======== Data extracts ========
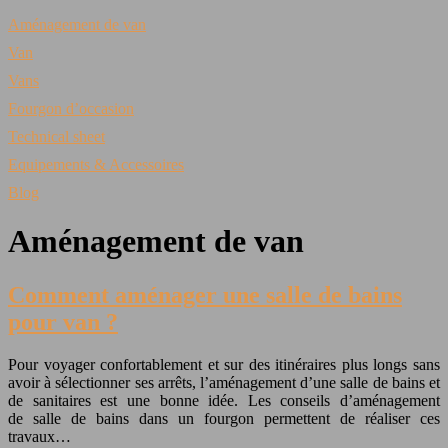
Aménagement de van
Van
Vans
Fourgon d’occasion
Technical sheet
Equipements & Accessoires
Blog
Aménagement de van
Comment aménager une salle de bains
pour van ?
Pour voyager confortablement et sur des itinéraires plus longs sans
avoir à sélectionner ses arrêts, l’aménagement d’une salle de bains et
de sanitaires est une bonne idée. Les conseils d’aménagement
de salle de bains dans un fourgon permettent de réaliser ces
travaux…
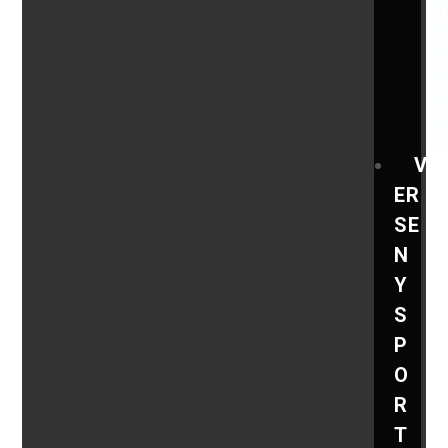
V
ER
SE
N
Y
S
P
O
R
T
========
======== Data extracts ========
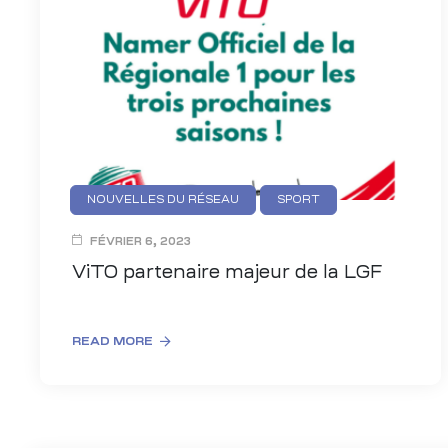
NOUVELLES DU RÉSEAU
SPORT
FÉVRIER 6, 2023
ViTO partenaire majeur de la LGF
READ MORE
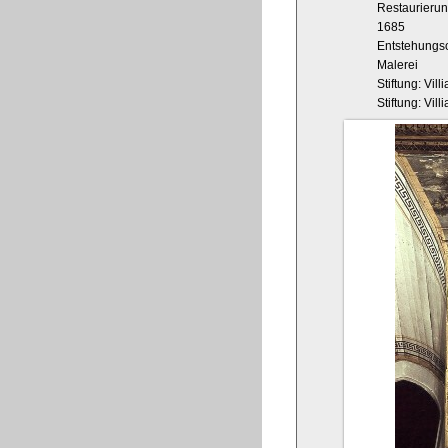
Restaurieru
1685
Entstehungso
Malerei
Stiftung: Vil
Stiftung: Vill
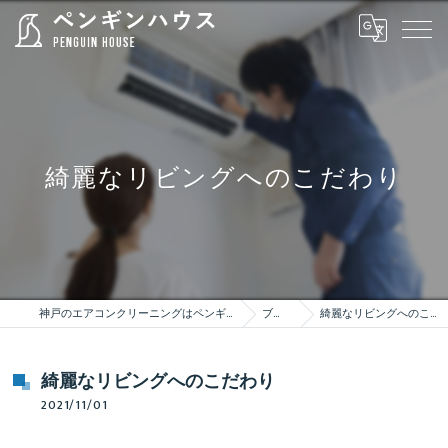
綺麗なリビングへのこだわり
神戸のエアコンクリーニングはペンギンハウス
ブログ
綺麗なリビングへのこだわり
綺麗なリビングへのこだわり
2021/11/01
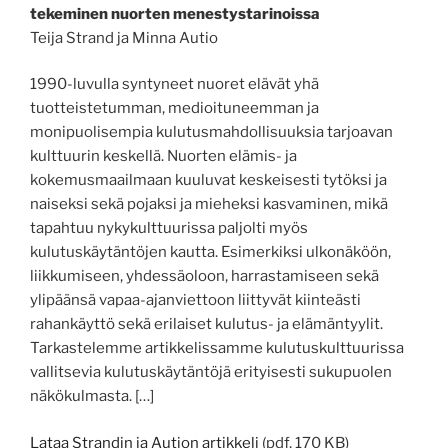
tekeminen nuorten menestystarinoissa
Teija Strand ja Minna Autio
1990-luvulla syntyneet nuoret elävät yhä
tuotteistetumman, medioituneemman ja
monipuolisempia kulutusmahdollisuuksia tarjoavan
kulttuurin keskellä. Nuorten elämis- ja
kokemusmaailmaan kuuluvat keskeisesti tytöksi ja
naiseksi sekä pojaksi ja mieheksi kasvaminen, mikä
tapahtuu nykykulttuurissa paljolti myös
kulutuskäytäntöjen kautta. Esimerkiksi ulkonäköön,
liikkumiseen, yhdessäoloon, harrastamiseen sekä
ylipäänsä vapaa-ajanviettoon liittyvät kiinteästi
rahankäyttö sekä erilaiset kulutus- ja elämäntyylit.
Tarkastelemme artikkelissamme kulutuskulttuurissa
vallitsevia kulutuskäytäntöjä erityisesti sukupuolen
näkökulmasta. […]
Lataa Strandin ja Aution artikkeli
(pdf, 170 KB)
========
======== Data extracts ========
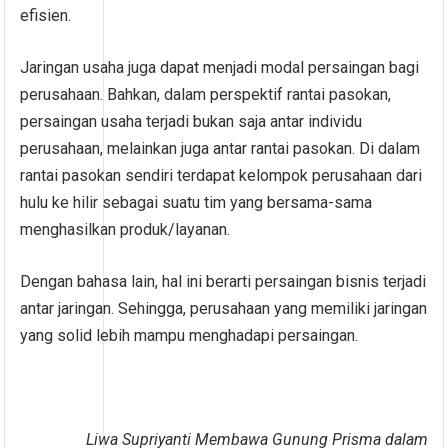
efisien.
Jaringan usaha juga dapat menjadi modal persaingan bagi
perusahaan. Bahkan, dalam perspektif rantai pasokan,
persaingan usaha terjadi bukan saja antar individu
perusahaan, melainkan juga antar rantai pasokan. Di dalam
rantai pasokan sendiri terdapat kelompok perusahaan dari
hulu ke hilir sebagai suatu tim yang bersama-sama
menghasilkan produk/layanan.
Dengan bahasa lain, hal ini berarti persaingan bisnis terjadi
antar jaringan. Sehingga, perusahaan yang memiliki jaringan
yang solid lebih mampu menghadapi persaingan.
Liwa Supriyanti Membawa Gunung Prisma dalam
========
» What needs to be done: What is wanted is the number of lines holding "salle" in the entries. Nothing else should be given.

» The completed task: 3